**INFORMATION PROVIDED**
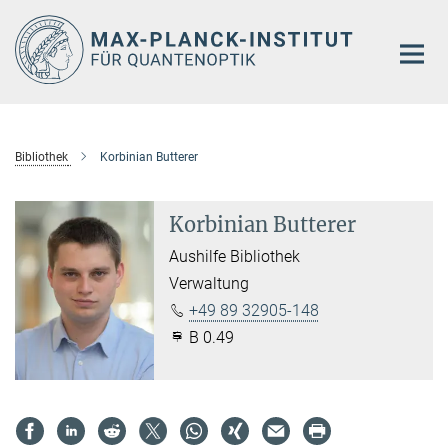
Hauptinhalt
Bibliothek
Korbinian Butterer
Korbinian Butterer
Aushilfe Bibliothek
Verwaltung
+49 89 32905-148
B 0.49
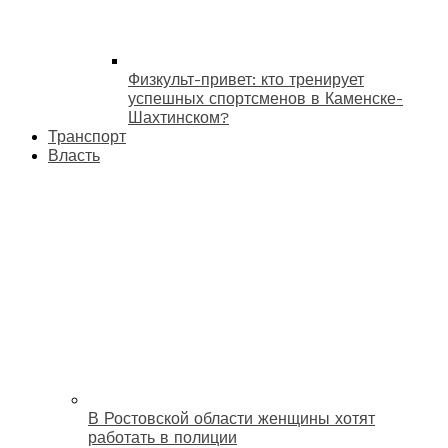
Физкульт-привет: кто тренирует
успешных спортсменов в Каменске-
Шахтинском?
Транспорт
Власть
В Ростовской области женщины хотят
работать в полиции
==
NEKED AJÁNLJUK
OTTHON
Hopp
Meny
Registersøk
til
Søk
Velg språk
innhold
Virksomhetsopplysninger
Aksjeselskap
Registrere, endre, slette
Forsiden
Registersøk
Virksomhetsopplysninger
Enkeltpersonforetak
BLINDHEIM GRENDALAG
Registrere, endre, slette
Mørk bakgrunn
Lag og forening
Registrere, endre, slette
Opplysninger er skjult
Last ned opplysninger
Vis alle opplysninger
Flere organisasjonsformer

**ACTIVITY**
Taking the entries above, write out exactly each line from the one holding "Vis alle opplysninger" to the one holding "Flere organisasjonsformer", both included, and stop there.

**ANSWER BOX**
Vis alle opplysninger
Flere organisasjonsformer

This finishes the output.